Pascals wager rewards the fear of hell. I think this is where it fails because we have no experience of heaven and hell.
But when dealing with the reality we know, I think, pascals wager makes sense when faced with the possibility of nihilism and if a rationally consistent sense of value and meaning is the only reward if we reject it, because we at least have a concept of what its like to have sense of worth and value and meaning in our lives…
Most atheists don’t honestly perceive themselves as living in a nihilistic reality and neither do they take its consequence seriously in their day to day lives, because they don’t realize the absurdity of concepts like meaning, moral value, and purpose in a strictly materialistic reality. This is what allows them to operate with some sense of dignity despite the fact that there is none if they are correct. Thus their lives can continue in the illusion that their thoughts, feelings, and behavior, are not absurd.
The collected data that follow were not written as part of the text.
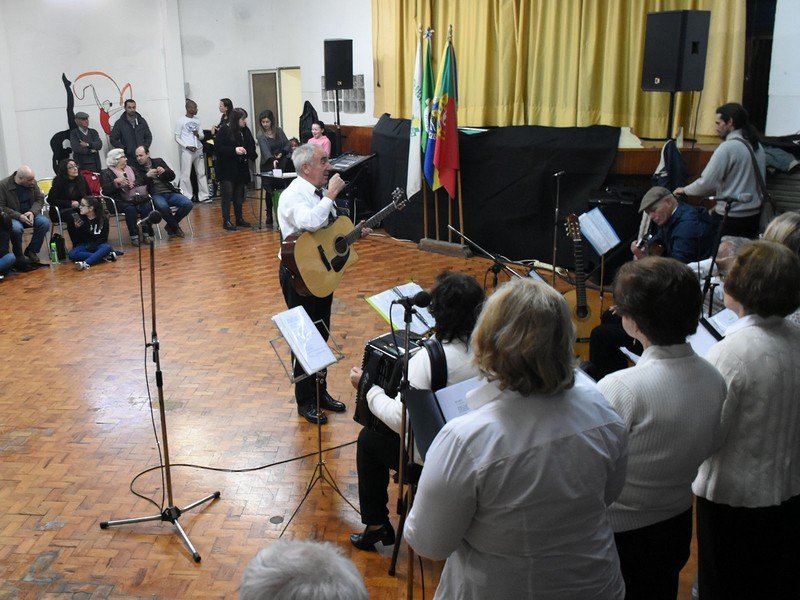 This screenshot has height=600, width=800. I want to click on speaker, so click(x=666, y=30), click(x=338, y=51). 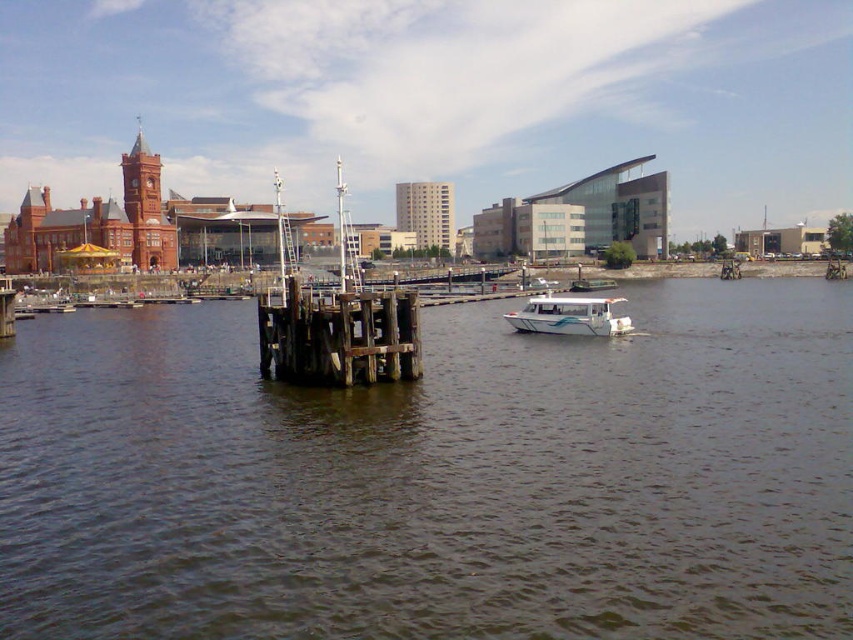 You are a tour guide planning to walk from the brown wooden dock at center to the white glossy boat at center. The distance between them is 66.38 feet. If your average walking speed is 3 feet per second, how many seconds will it take you to reach the boat?

The distance between the brown wooden dock at center and the white glossy boat at center is 66.38 feet. At a walking speed of 3 feet per second, it will take approximately 22.13 seconds to reach the boat.

You are standing on the brown wooden dock at center and want to reach the wooden at center. Which direction should you move to get closer to it?

The wooden at center is further away from you than the brown wooden dock at center, so you should move forward towards it to get closer.

You are a boat captain navigating a vessel that requires a minimum of 5 meters of clearance between the brown wooden dock at center and wooden at center to safely pass through. Can your boat navigate through this space?

The distance between the brown wooden dock at center and wooden at center is 8.35 meters, which exceeds the required 5 meters of clearance. Therefore, your boat can safely navigate through this space. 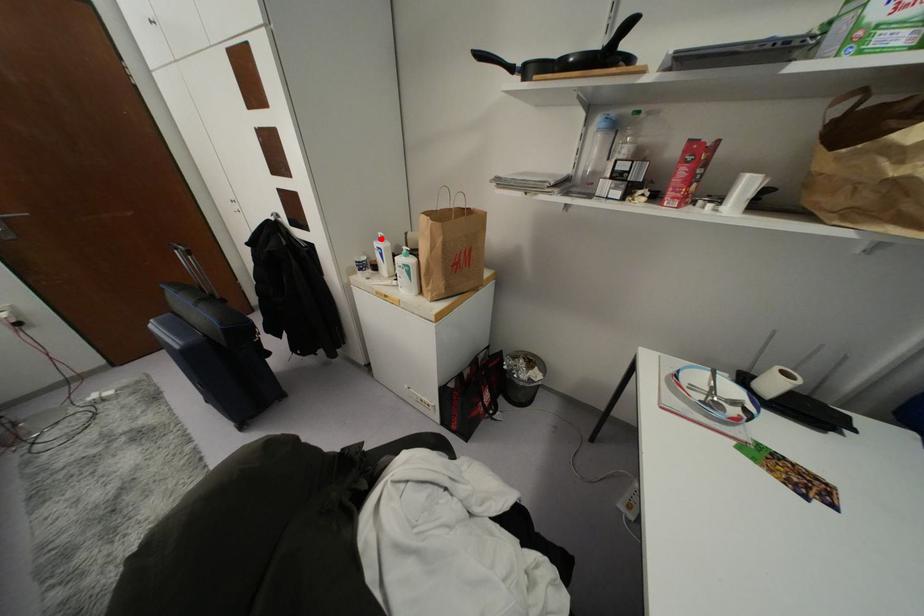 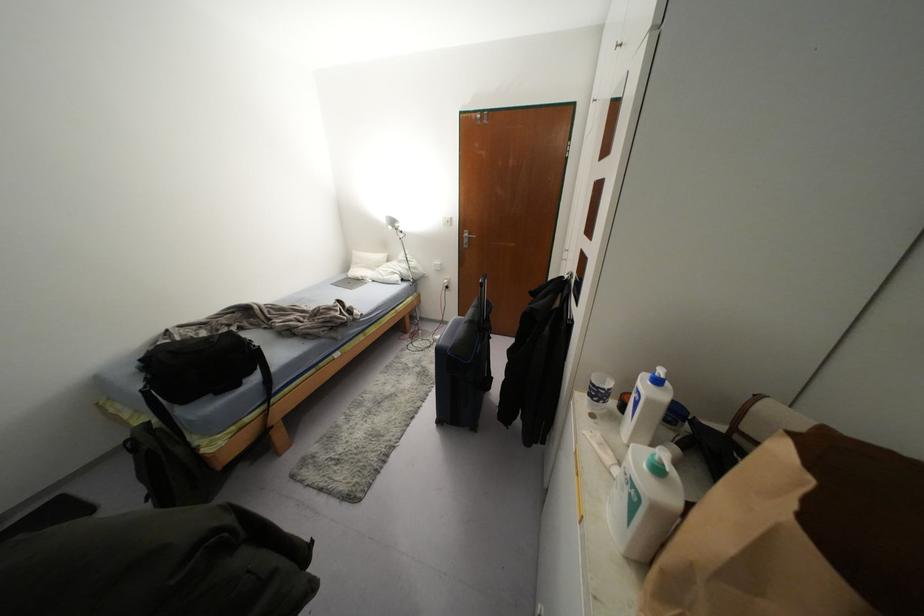 Where in the second image is the point corresponding to the highlighted location from the first image?

(658, 381) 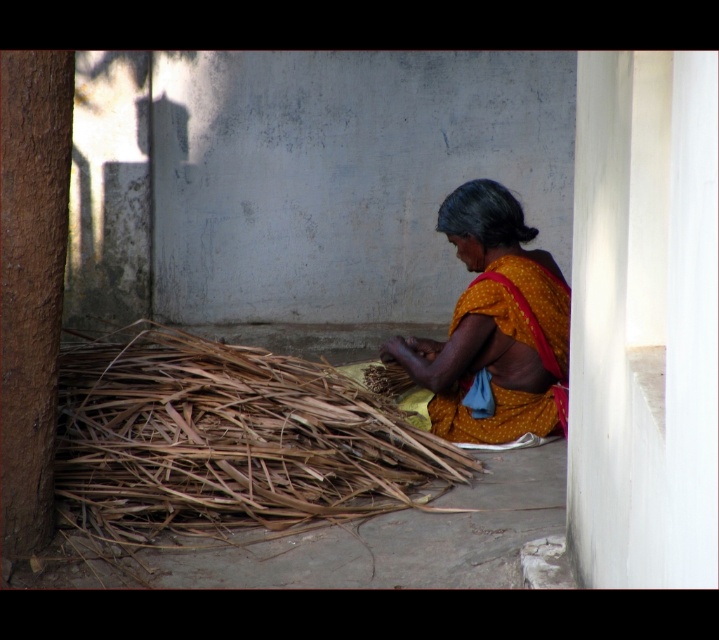 Is brown dry reed at lower left to the left of yellow dotted fabric at center from the viewer's perspective?

Correct, you'll find brown dry reed at lower left to the left of yellow dotted fabric at center.

Which is above, brown dry reed at lower left or yellow dotted fabric at center?

yellow dotted fabric at center

Which is behind, point (96, 518) or point (508, 205)?

Positioned behind is point (508, 205).

This screenshot has height=640, width=719. Identify the location of brown dry reed at lower left. (229, 442). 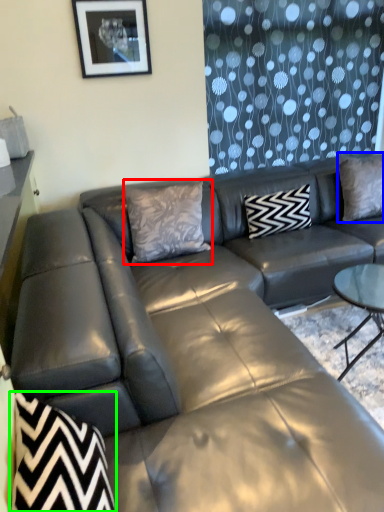 Question: Considering the real-world distances, which object is farthest from pillow (highlighted by a red box)? pillow (highlighted by a blue box) or swivel chair (highlighted by a green box)?

Choices:
 (A) pillow
 (B) swivel chair

Answer: (B) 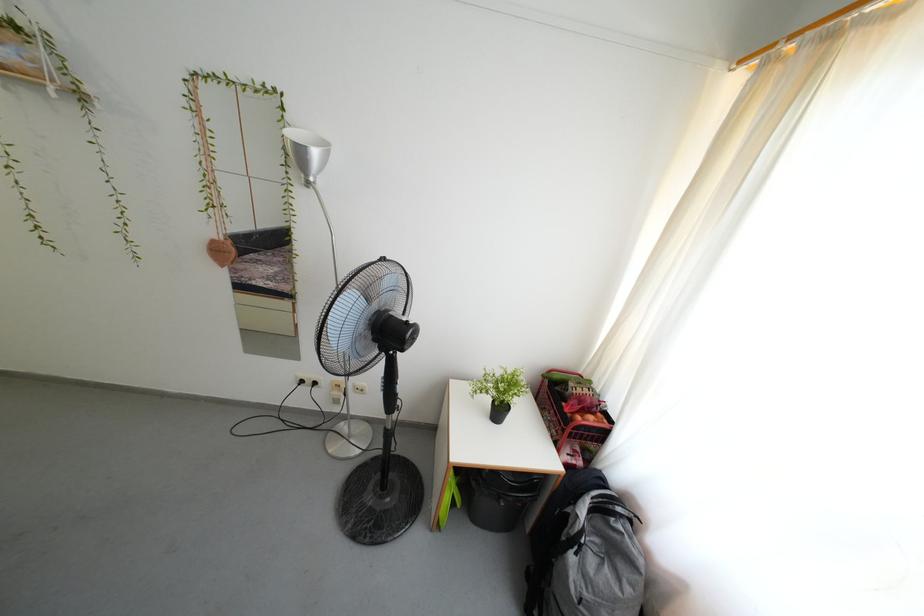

But the reality is, if nihilism is true, then any sense of existential value that one applies to existing things beyond the concept of utility, be it moral value or some kind of meaning, becomes rationally absurd in so far as it is not consistent with objective reality.
The problem is we need to have meaning, moral value, and purpose to be motivated and function in the world because we are emotional beings and we naturally desire such things. But, more importantly, we also desire them to be true. Most of us are not satisfied with a value that we know is not true.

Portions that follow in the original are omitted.